Im thinking of changing all my gear around this winter and im looking for something totally different than everyone else and those alarms would be a perfect starting point. Im just waiting to hear how they compare to the top end FOX and Delkims first.


Scott


----------



## spiff (Jun 3, 2004)

http://www.fishingwarehouse.co.uk/u...213065&page=12&view=collapsed&sb=5&o=&fpart=1

Try this link.


----------



## spiff (Jun 3, 2004)

The Brits are masters of the sugar-coated evaluation.....not. man...


----------



## crappielooker (Apr 5, 2004)

well..u dont wanna hear my honest opinion i'm sure..but here goes anyways..
its all cosmatic maan..just because its carbon fiber looking outside doesn't mean they can be the latest and the greatest.. i would definitely wait for awhile until more people over there uses it..
what u have now is what i ultimately wants anyways..


----------



## RiverRat (Apr 5, 2004)

Thanks Spiff, ive been collecting articles on them and didnt think of looking there.

AK, dont get me wrong my Fox SX's are sweet compared to the MX's i have, but i do want a wider range of functions, ect.
The reason i was thinking of the Solar alarms is because EVERYONE uses Fox......i dont think i like the Delkims, I think they just look junky for the $ they want for them.....plus i thought the Solar alarms might go better with a Solar SS pod....  ...also something different than the norm...geez about everyone has FOX pods(i know i have 2 of them).

Scott


----------



## PAYARA (Apr 7, 2004)

i swear Scott,we think the same when it comes to tackle  
i hate being the same as everyone else.iam also changing
my set up also.iam looking into alarms big time.im thinking
about Delks,Steve Nev.,or if i can get some CarpSounder
from Germany i will take them over all.i need a new pod.
i SO want an A.Peche man or a CarpSounder.


----------



## PAYARA (Apr 7, 2004)

my thoughts on the Solar alarms....iam not sure what to think.
but if their alarms are anything like the pods they will be top notch


----------



## RiverRat (Apr 5, 2004)

LOL...Greg, let me know what you get so i dont "copy"..lol
Yea my thoughts too, if they make one of the best pods...thier alarms should be too.
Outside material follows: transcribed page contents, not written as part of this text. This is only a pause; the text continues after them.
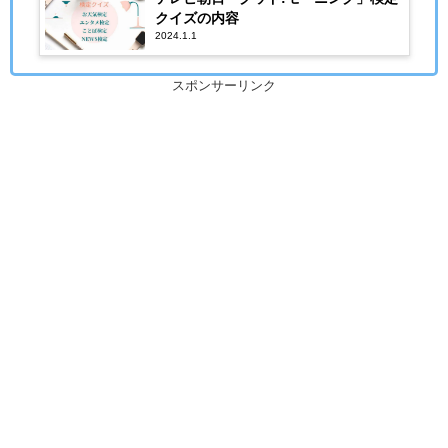
クイズの内容
2024.1.1
スポンサーリンク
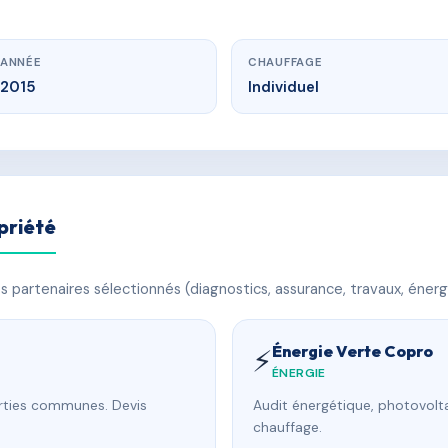
ANNÉE
CHAUFFAGE
2015
Individuel
priété
 partenaires sélectionnés (diagnostics, assurance, travaux, énerg
Énergie Verte Copro
⚡
ÉNERGIE
arties communes. Devis
Audit énergétique, photovolta
chauffage.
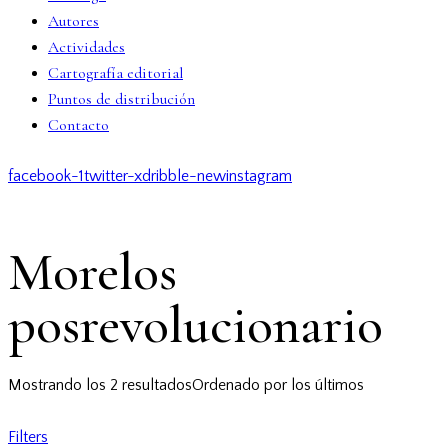
Autores
Actividades
Cartografía editorial
Puntos de distribución
Contacto
facebook-1
twitter-x
dribble-new
instagram
Morelos
posrevolucionario
Mostrando los 2 resultados
Ordenado por los últimos
Filters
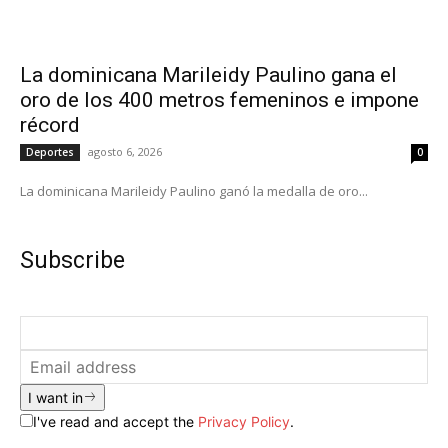
La dominicana Marileidy Paulino gana el
oro de los 400 metros femeninos e impone
récord
agosto 6, 2026
Deportes
0
La dominicana Marileidy Paulino ganó la medalla de oro...
Subscribe
I want in
I've read and accept the
Privacy Policy
.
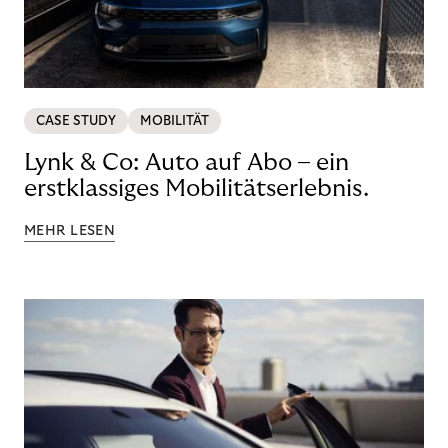
CASE STUDY
MOBILITÄT
Lynk & Co: Auto auf Abo – ein
erstklassiges Mobilitätserlebnis.
MEHR LESEN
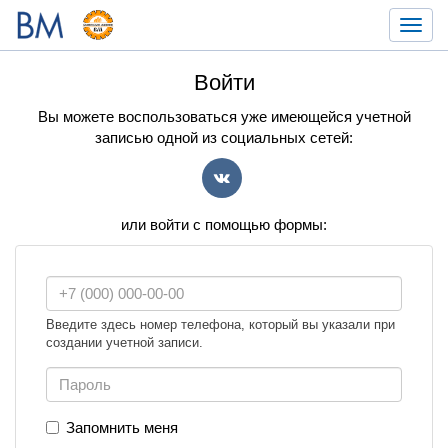
Toggl
navig
Войти
Вы можете воспользоваться уже имеющейся учетной
записью одной из социальных сетей:
VK
или войти с помощью формы:
Введите здесь номер телефона, который вы указали при
создании учетной записи.
Запомнить меня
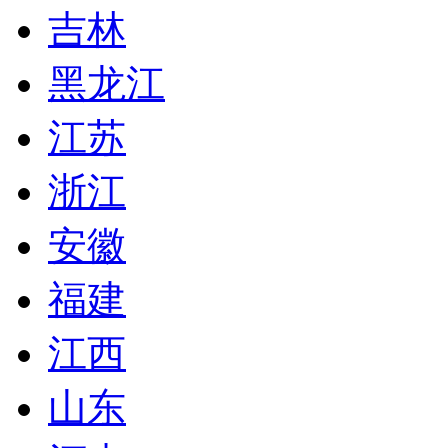
吉林
黑龙江
江苏
浙江
安徽
福建
江西
山东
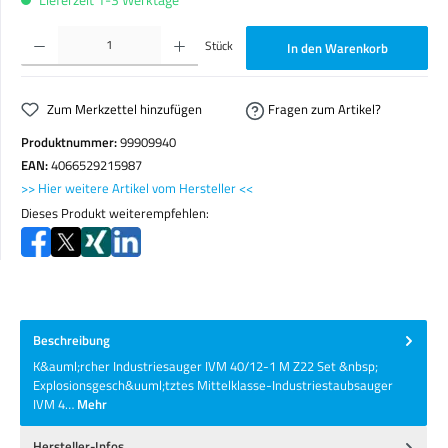
Produkt Anzahl: Gib den gewünschten Wert ein oder benutze die Schaltflächen um die Anzahl zu erhöhen o
Stück
In den Warenkorb
Zum Merkzettel hinzufügen
Fragen zum Artikel?
Produktnummer:
99909940
EAN:
4066529215987
>> Hier weitere Artikel vom Hersteller <<
Dieses Produkt weiterempfehlen:
Beschreibung
K&auml;rcher Industriesauger IVM 40/12-1 M Z22 Set &nbsp;
Explosionsgesch&uuml;tztes Mittelklasse-Industriestaubsauger
IVM 4…
Mehr
Hersteller-Infos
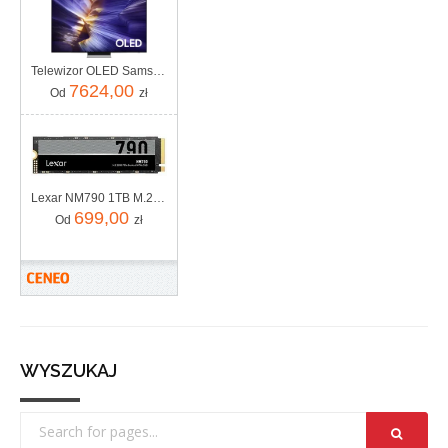
Telewizor OLED Samsung QE77S90FAEXXH 77 cali 4K UHD
7624,00
Od
zł
Lexar NM790 1TB M.2 (LNM790X001TRNNNG)
699,00
Od
zł
WYSZUKAJ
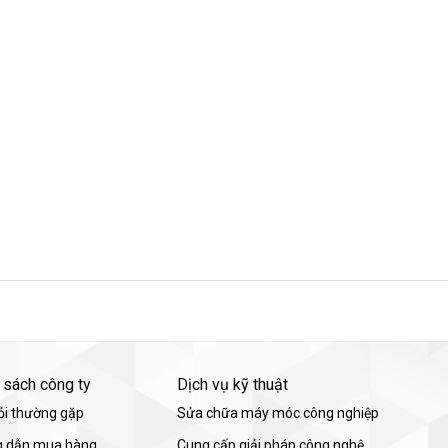
 sách công ty
Dịch vụ kỹ thuật
ỏi thường gặp
Sửa chữa máy móc công nghiệp
 dẫn mua hàng
Cung cấp giải pháp công nghệ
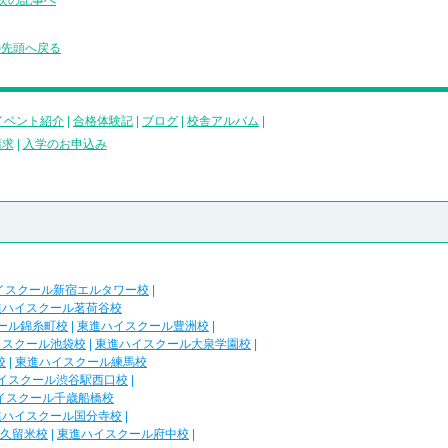
次の記事へ
の先頭へ戻る
イベント紹介
|
合格体験記
|
ブログ
|
校舎アルバム
|
請求
|
入学のお申込み
イスクール新宿エルタワー校
|
進ハイスクール茗荷谷校
ール錦糸町校
|
東進ハイスクール豊洲校
|
イスクール池袋校
|
東進ハイスクール大泉学園校
|
校
|
東進ハイスクール練馬校
イスクール渋谷駅西口校
|
イスクール千歳船橋校
進ハイスクール国分寺校
|
久留米校
|
東進ハイスクール府中校
|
Everything ive read about them puts them equal or above the best/top dogs on the market....will see.

Hey man, when are we going to hook up and do some carping...your area or mine, makes no diff. to me bro.

Scott


----------



## crappielooker (Apr 5, 2004)

getting greg out of the house is harder than heck..and he doesn't venture anywhere far..heh heh. 
he knows that fall is coming..and the west branch fish will soon be feeding again...i can already feel the force.....can you??? 
and speakin of alarm..i'm going to try and train Rover to wag his tail when the alarm goes off..maybe have him bark or something too..for pizzazz..  it would definitely be different..


----------



## PAYARA (Apr 7, 2004)

yeah,we need to hook up.i have been wanting to do
some fishing down at Hoover  or any place
that has the chance of getting a few largeish Buffs,as
well as carp.but its hard to get there with no transportation  

the fishing down in Columbus seems awsome,so many big lakes,ect
with BIG carp and buffalo.the lakes up here suck!all the big fish lakes
are private,weed choked,or have set hrs.iam through with the small
fish,it gets OLD.i wont fish unless the water gives a chance for big carp.
which explains my recent lack of fishing  I NEED TO GET A THIRTY!!!!!
this year!

i cant bring myself to haul the gear out,fish hard and only catch, 
if iam lucky, a 20 at best.know what i mean?


----------



## johnboy111711 (Apr 7, 2004)

greg, i am telling you, mogadore is the place!


----------



## RiverRat (Apr 5, 2004)

YES Greg, i know what you mean, but big carp are harder to find and catch than big Flathead catfish..guess i just need more time on the bank searching for the parts to complete the carp puzzel.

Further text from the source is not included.